*Aim of the task*: Repeat only the lines below that run from the line with "ervaring met de" to the line with "Estratégias clínicas de diag", ends included; skip every picture.

-- Data excerpts follows --

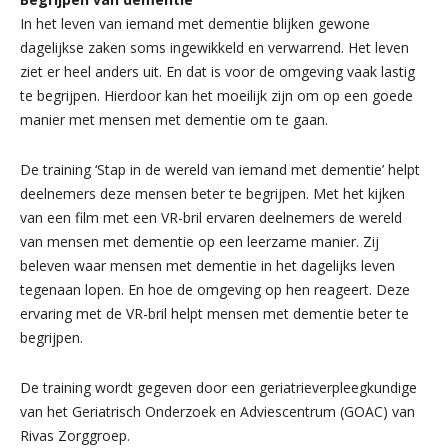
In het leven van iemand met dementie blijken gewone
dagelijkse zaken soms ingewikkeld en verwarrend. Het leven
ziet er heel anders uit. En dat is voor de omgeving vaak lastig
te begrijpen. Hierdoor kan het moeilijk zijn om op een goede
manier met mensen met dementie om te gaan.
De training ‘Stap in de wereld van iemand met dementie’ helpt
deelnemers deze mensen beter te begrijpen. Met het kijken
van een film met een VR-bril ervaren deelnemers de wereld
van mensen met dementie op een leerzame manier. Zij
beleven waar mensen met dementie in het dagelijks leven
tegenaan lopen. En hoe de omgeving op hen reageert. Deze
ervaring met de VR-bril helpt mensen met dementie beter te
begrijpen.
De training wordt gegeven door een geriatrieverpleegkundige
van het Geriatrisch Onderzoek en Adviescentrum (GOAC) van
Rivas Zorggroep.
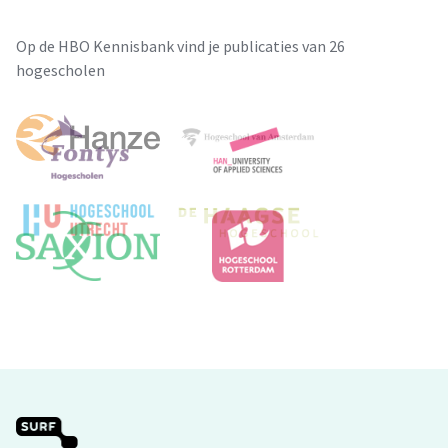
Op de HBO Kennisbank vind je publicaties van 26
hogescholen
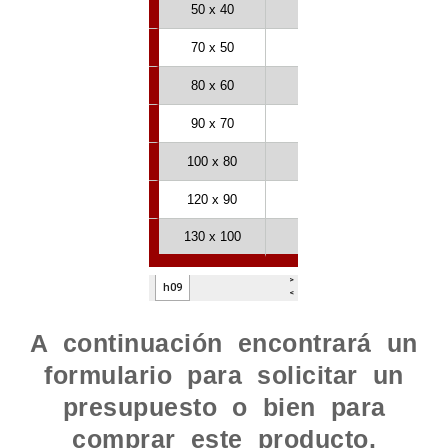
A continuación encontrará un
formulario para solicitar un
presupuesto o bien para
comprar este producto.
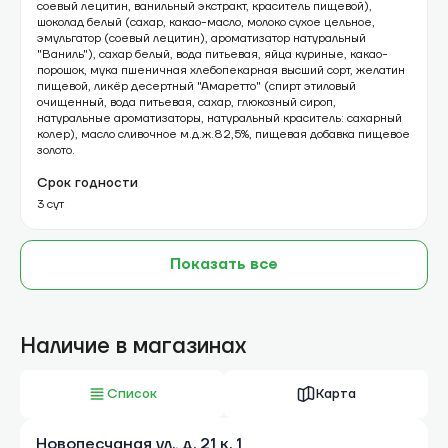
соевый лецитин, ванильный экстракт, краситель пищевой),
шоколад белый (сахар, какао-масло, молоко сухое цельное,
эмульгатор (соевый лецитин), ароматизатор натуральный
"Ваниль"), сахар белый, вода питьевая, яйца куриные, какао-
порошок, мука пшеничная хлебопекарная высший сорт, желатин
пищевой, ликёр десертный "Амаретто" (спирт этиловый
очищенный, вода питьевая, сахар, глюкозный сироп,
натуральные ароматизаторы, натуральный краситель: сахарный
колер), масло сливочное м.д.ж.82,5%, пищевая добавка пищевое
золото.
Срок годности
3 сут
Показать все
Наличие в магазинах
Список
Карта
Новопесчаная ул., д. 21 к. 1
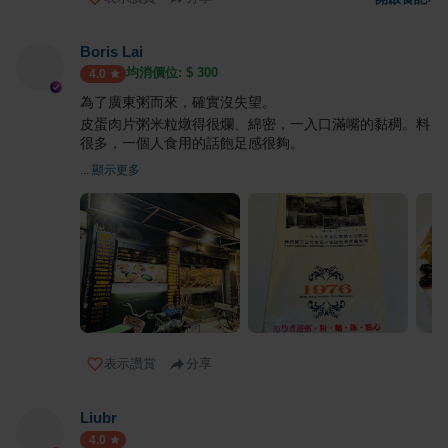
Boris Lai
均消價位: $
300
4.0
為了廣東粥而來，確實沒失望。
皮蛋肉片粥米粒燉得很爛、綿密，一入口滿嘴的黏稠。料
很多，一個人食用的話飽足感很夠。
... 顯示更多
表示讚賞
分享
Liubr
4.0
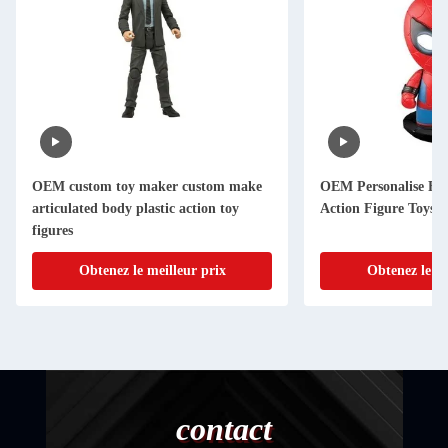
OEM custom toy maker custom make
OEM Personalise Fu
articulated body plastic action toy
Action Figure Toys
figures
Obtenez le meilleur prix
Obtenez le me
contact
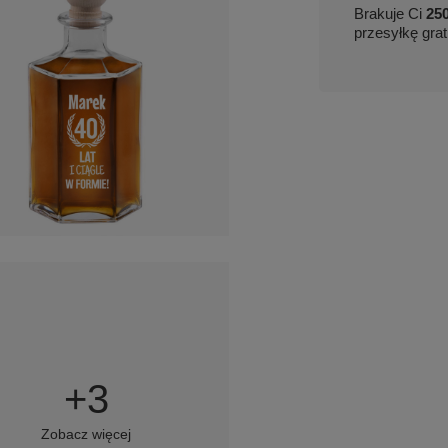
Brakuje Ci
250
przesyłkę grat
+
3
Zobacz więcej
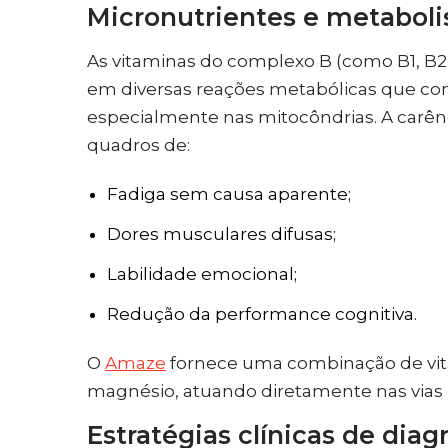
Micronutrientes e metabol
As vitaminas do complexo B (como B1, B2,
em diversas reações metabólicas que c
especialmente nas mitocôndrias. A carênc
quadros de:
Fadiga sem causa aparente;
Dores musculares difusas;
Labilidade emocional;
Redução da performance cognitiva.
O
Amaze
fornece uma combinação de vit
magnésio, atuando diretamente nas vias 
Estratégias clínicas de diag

-- Data excerpts concluded --
-- Data excerpts follows --

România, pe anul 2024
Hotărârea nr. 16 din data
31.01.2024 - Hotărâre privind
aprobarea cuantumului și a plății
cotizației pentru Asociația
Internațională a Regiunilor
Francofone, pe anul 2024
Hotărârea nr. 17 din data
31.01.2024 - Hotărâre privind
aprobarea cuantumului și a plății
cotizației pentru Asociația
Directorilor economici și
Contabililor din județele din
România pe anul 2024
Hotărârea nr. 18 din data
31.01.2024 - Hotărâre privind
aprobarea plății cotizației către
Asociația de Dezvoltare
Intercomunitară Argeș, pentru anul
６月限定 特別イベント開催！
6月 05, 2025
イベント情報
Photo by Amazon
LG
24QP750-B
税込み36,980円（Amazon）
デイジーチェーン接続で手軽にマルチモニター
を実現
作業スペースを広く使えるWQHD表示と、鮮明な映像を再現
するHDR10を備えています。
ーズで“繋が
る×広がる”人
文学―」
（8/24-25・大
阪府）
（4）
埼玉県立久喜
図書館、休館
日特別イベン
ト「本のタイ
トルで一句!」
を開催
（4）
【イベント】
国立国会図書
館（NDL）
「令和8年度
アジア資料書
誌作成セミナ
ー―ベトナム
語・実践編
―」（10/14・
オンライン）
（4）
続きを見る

-- Data excerpts concluded --

*Expected output*:
ervaring met de VR-bril helpt mensen met dementie beter te
begrijpen.
De training wordt gegeven door een geriatrieverpleegkundige
van het Geriatrisch Onderzoek en Adviescentrum (GOAC) van
Rivas Zorggroep.
Op de HBO Kennisbank vind je publicaties van 26
hogescholen
A continuación encontrará un
formulario para solicitar un
presupuesto o bien para
comprar este producto.
соевый лецитин, ванильный экстракт, краситель пищевой),
шоколад белый (сахар, какао-масло, молоко сухое цельное,
эмульгатор (соевый лецитин), ароматизатор натуральный
"Ваниль"), сахар белый, вода питьевая, яйца куриные, какао-
порошок, мука пшеничная хлебопекарная высший сорт, желатин
пищевой, ликёр десертный "Амаретто" (спирт этиловый
очищенный, вода питьевая, сахар, глюкозный сироп,
натуральные ароматизаторы, натуральный краситель: сахарный
колер), масло сливочное м.д.ж.82,5%, пищевая добавка пищевое
золото.
Срок годности
3 сут
Показать все
Наличие в магазинах
Список
Карта
Новопесчаная ул., д. 21 к. 1
Boris Lai
均消價位: $
300
4.0
為了廣東粥而來，確實沒失望。
皮蛋肉片粥米粒燉得很爛、綿密，一入口滿嘴的黏稠。料
很多，一個人食用的話飽足感很夠。
... 顯示更多
表示讚賞
分享
Liubr
4.0
OEM custom toy maker custom make
OEM Personalise Fu
articulated body plastic action toy
Action Figure Toys
figures
Obtenez le meilleur prix
Obtenez le me
contact
Brakuje Ci
250
przesyłkę grat
+
3
Zobacz więcej
Micronutrientes e metabol
As vitaminas do complexo B (como B1, B2,
em diversas reações metabólicas que c
especialmente nas mitocôndrias. A carênc
quadros de:
Fadiga sem causa aparente;
Dores musculares difusas;
Labilidade emocional;
Redução da performance cognitiva.
O
Amaze
fornece uma combinação de vit
magnésio, atuando diretamente nas vias 
Estratégias clínicas de diag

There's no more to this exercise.